In mid August, I
went to Cuandixia for the third time. It’s
one of my favourite places in Beijing: a small, Ming-dynasty village squatting
in a cleft between hills. The best part
about going there is spending the night in a rural courtyard house. In terms of design, they are like the
courtyard houses in Beijing, and much of northern China for that matter:
southward-facing, with one-storey buildings grouped around one or more
courtyards that all fall on a north-south axis.
But with
Cuandixia, you get to stay with local families, and you are surrounded by
countryside – in other words, in spite of the mere 2 hours that separates it
from Beijing, you may as well be in another world.
I don’t do very
much when I am there. And in fact, there
isn’t much to do, except wander along the paths, talk with Mr.
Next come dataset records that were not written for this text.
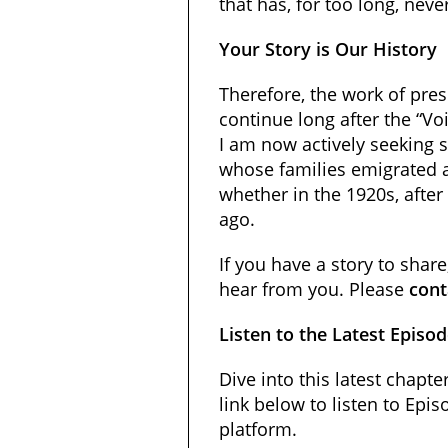
that has, for too long, neve
Your Story is Our History
Therefore, the work of pres
continue long after the “Voi
I am now actively seeking 
whose families emigrated 
whether in the 1920s, after
ago.
If you have a story to shar
hear from you. Please
cont
Listen to the Latest Episo
Dive into this latest chapter
link below to listen to Epi
platform.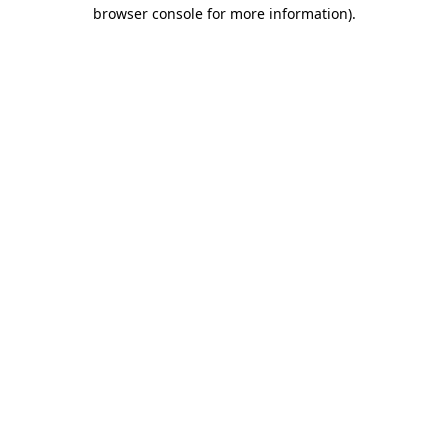
browser console for more information)
.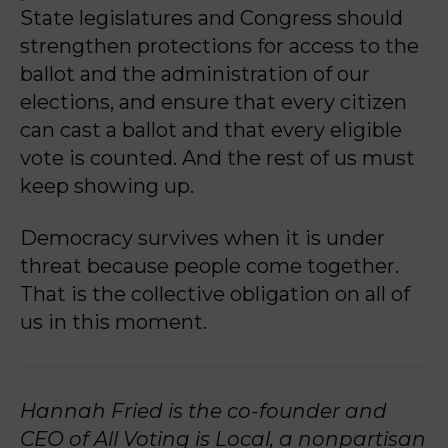
State legislatures and Congress should
strengthen protections for access to the
ballot and the administration of our
elections, and ensure that every citizen
can cast a ballot and that every eligible
vote is counted. And the rest of us must
keep showing up.
Democracy survives when it is under
threat because people come together.
That is the collective obligation on all of
us in this moment.
Hannah Fried is the co-founder and
CEO of All Voting is Local, a nonpartisan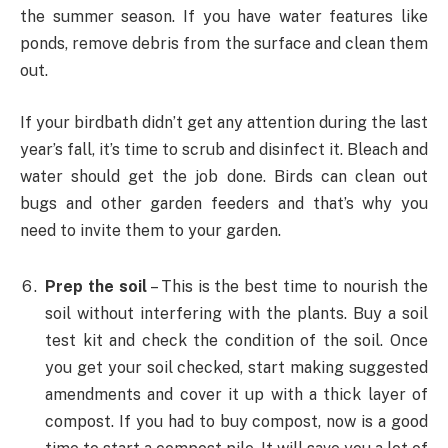
the summer season. If you have water features like
ponds, remove debris from the surface and clean them
out.
If your birdbath didn’t get any attention during the last
year’s fall, it’s time to scrub and disinfect it. Bleach and
water should get the job done. Birds can clean out
bugs and other garden feeders and that’s why you
need to invite them to your garden.
Prep the soil
– This is the best time to nourish the
soil without interfering with the plants. Buy a soil
test kit and check the condition of the soil. Once
you get your soil checked, start making suggested
amendments and cover it up with a thick layer of
compost. If you had to buy compost, now is a good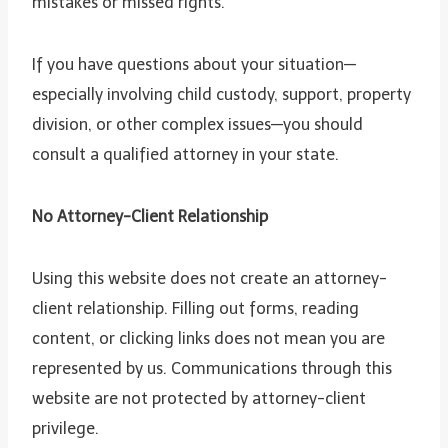
mistakes or missed rights.
If you have questions about your situation—
especially involving child custody, support, property
division, or other complex issues—you should
consult a qualified attorney in your state.
No Attorney-Client Relationship
Using this website does not create an attorney-
client relationship. Filling out forms, reading
content, or clicking links does not mean you are
represented by us. Communications through this
website are not protected by attorney-client
privilege.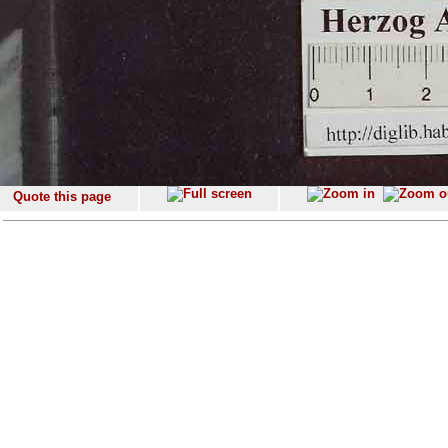
Quote this page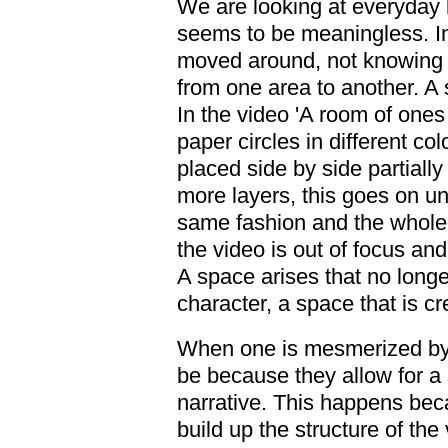
We are looking at everyday li
seems to be meaningless. In
moved around, not knowing 
from one area to another. A 
In the video 'A room of ones
paper circles in different col
placed side by side partially
more layers, this goes on un
same fashion and the whole 
the video is out of focus and
A space arises that no longe
character, a space that is c
When one is mesmerized by t
be because they allow for a
narrative. This happens bec
build up the structure of the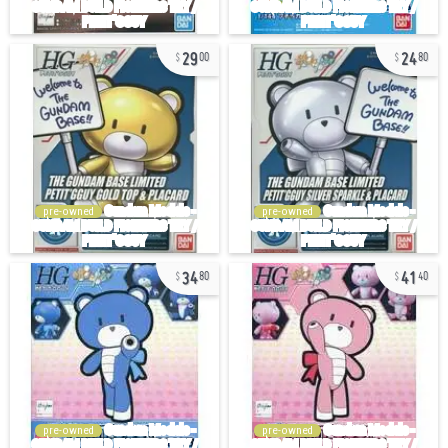
29
24
00
80
pre-owned
pre-owned
34
41
80
40
pre-owned
pre-owned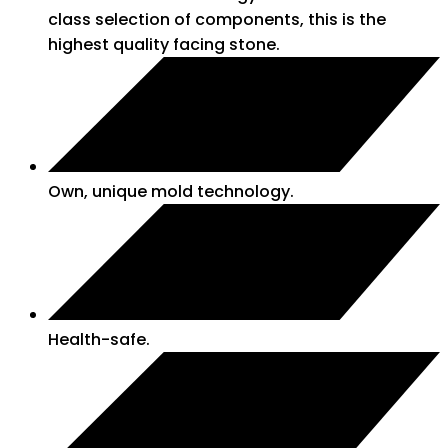
class selection of components, this is the
highest quality facing stone.
Own, unique mold technology.
Health-safe.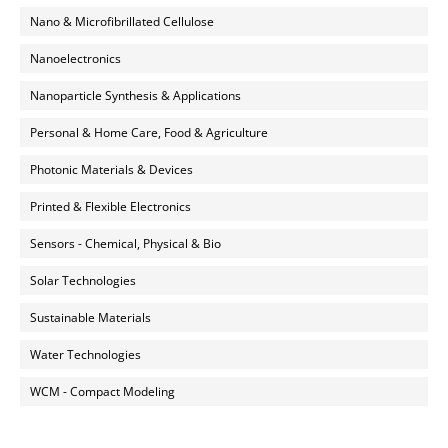
Nano & Microfibrillated Cellulose
Nanoelectronics
Nanoparticle Synthesis & Applications
Personal & Home Care, Food & Agriculture
Photonic Materials & Devices
Printed & Flexible Electronics
Sensors - Chemical, Physical & Bio
Solar Technologies
Sustainable Materials
Water Technologies
WCM - Compact Modeling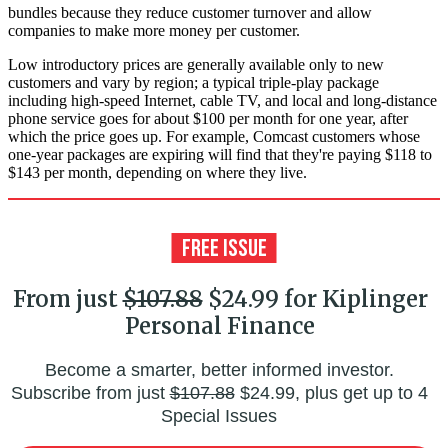
bundles because they reduce customer turnover and allow
companies to make more money per customer.
Low introductory prices are generally available only to new
customers and vary by region; a typical triple-play package
including high-speed Internet, cable TV, and local and long-distance
phone service goes for about $100 per month for one year, after
which the price goes up. For example, Comcast customers whose
one-year packages are expiring will find that they're paying $118 to
$143 per month, depending on where they live.
From just
$107.88
$24.99 for Kiplinger
Personal Finance
Become a smarter, better informed investor.
Subscribe from just
$107.88
$24.99, plus get up to 4
Special Issues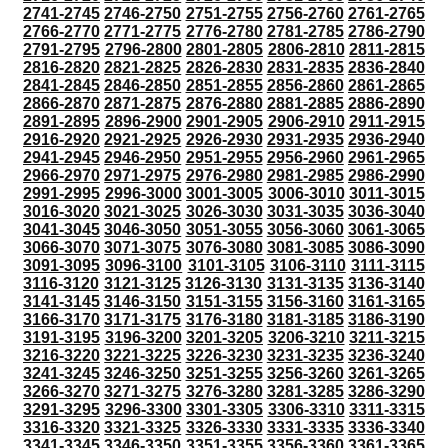
2741-2745
2746-2750
2751-2755
2756-2760
2761-2765
2766-2770
2771-2775
2776-2780
2781-2785
2786-2790
2791-2795
2796-2800
2801-2805
2806-2810
2811-2815
2816-2820
2821-2825
2826-2830
2831-2835
2836-2840
2841-2845
2846-2850
2851-2855
2856-2860
2861-2865
2866-2870
2871-2875
2876-2880
2881-2885
2886-2890
2891-2895
2896-2900
2901-2905
2906-2910
2911-2915
2916-2920
2921-2925
2926-2930
2931-2935
2936-2940
2941-2945
2946-2950
2951-2955
2956-2960
2961-2965
2966-2970
2971-2975
2976-2980
2981-2985
2986-2990
2991-2995
2996-3000
3001-3005
3006-3010
3011-3015
3016-3020
3021-3025
3026-3030
3031-3035
3036-3040
3041-3045
3046-3050
3051-3055
3056-3060
3061-3065
3066-3070
3071-3075
3076-3080
3081-3085
3086-3090
3091-3095
3096-3100
3101-3105
3106-3110
3111-3115
3116-3120
3121-3125
3126-3130
3131-3135
3136-3140
3141-3145
3146-3150
3151-3155
3156-3160
3161-3165
3166-3170
3171-3175
3176-3180
3181-3185
3186-3190
3191-3195
3196-3200
3201-3205
3206-3210
3211-3215
3216-3220
3221-3225
3226-3230
3231-3235
3236-3240
3241-3245
3246-3250
3251-3255
3256-3260
3261-3265
3266-3270
3271-3275
3276-3280
3281-3285
3286-3290
3291-3295
3296-3300
3301-3305
3306-3310
3311-3315
3316-3320
3321-3325
3326-3330
3331-3335
3336-3340
3341-3345
3346-3350
3351-3355
3356-3360
3361-3365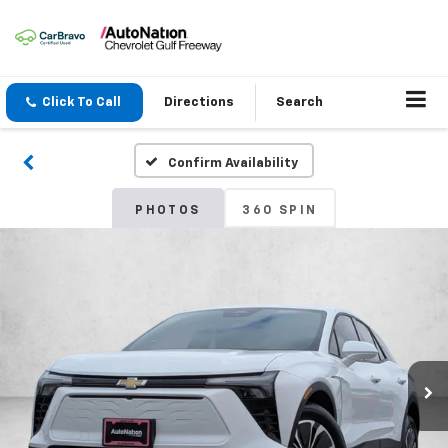
Click To Call
Directions
Search
Confirm Availability
PHOTOS
360 SPIN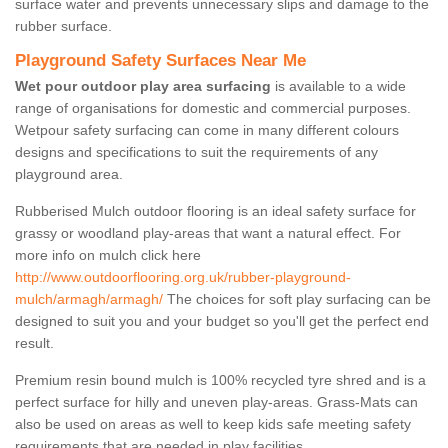
surface water and prevents unnecessary slips and damage to the
rubber surface.
Playground Safety Surfaces Near Me
Wet pour outdoor play area surfacing
is available to a wide
range of organisations for domestic and commercial purposes.
Wetpour safety surfacing can come in many different colours
designs and specifications to suit the requirements of any
playground area.
Rubberised Mulch outdoor flooring is an ideal safety surface for
grassy or woodland play-areas that want a natural effect. For
more info on mulch click here
http://www.outdoorflooring.org.uk/rubber-playground-
mulch/armagh/armagh/
The choices for soft play surfacing can be
designed to suit you and your budget so you'll get the perfect end
result.
Premium resin bound mulch is 100% recycled tyre shred and is a
perfect surface for hilly and uneven play-areas. Grass-Mats can
also be used on areas as well to keep kids safe meeting safety
requirements that are needed in play facilities.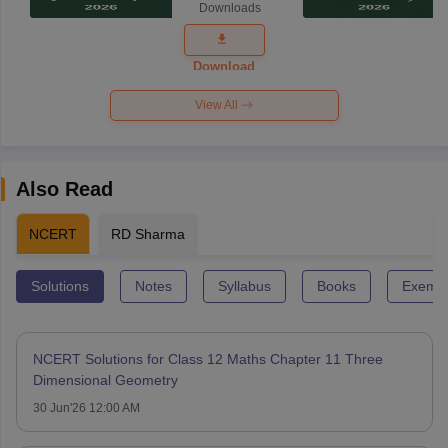
Downloads
Exam
Question
Paper 2026
Download
View All
Also Read
NCERT
RD Sharma
Solutions
Notes
Syllabus
Books
Exempl
NCERT Solutions for Class 12 Maths Chapter 11 Three
Dimensional Geometry
30 Jun'26 12:00 AM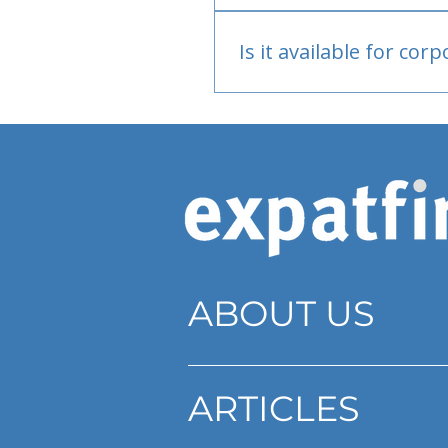
Bank or PayPal, once appr
Is it available for cor
Currently individual only
ABOUT US
ARTICLES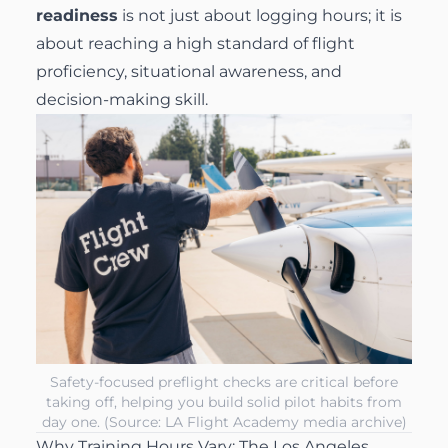
readiness
is not just about logging hours; it is
about reaching a high standard of flight
proficiency, situational awareness, and
decision-making skill.
Safety-focused preflight checks are critical before
taking off, helping you build solid pilot habits from
day one. (Source: LA Flight Academy media archive)
Why Training Hours Vary: The Los Angeles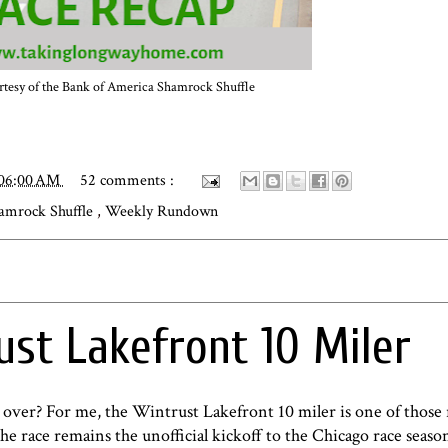
tesy of the
Bank of America Shamrock Shuffle
:06:00 AM
52 comments :
amrock Shuffle
,
Weekly Rundown
ust Lakefront 10 Miler
 over? For me, the Wintrust Lakefront 10 miler is one of those 
the race remains the unofficial kickoff to the Chicago race seas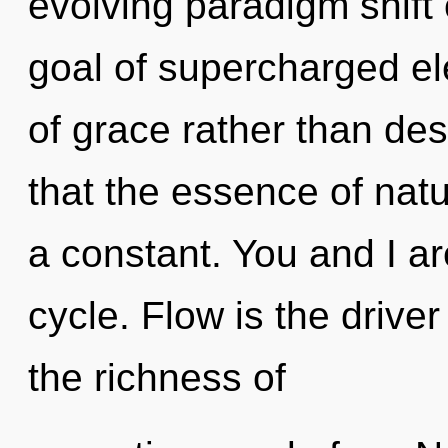
evolving paradigm shift
goal of supercharged ele
of grace rather than des
that the essence of nat
a constant. You and I a
cycle. Flow is the drive
the richness of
Han (everyone in
the village is called “Han” it turns out) and browse the usual souvenirs (local
honey, postcards, fridge magnets). But it bears re-visiting somehow, as certain
places do, and each time I am glad to be there again.
There are other
kinds of revisits. Yesterday I came
across a cache of old diaries, including one from 2007-2008, which was the
period framing my second and third stay in China, including my first longer
stay in Beijing. Besides out-of-breath
accounts of the Summer Palace and the Temple of Heaven, there are also some (to
me) adorably dogged attempts at keeping a diary in Chinese. I can’t remember if at the time I thought I
was making a good stab at native-level expression, or if it was just yet
another attempt to connect with a language that had me utterly under its spell. Either way, they look funny now: laboriously
and loving transcribed characters spelling out passages that read like primary
school composition exercises with titles like “My Day in Beijing”, or “What I
did last summer.” Did I even notice how
little they resembled a genuine diary?
Finally, a picture
of a girl in a hutong, flaring up like a flame and making big shadows that I
can move in. I will leave you to work
out if the image is recent, or a revisit though.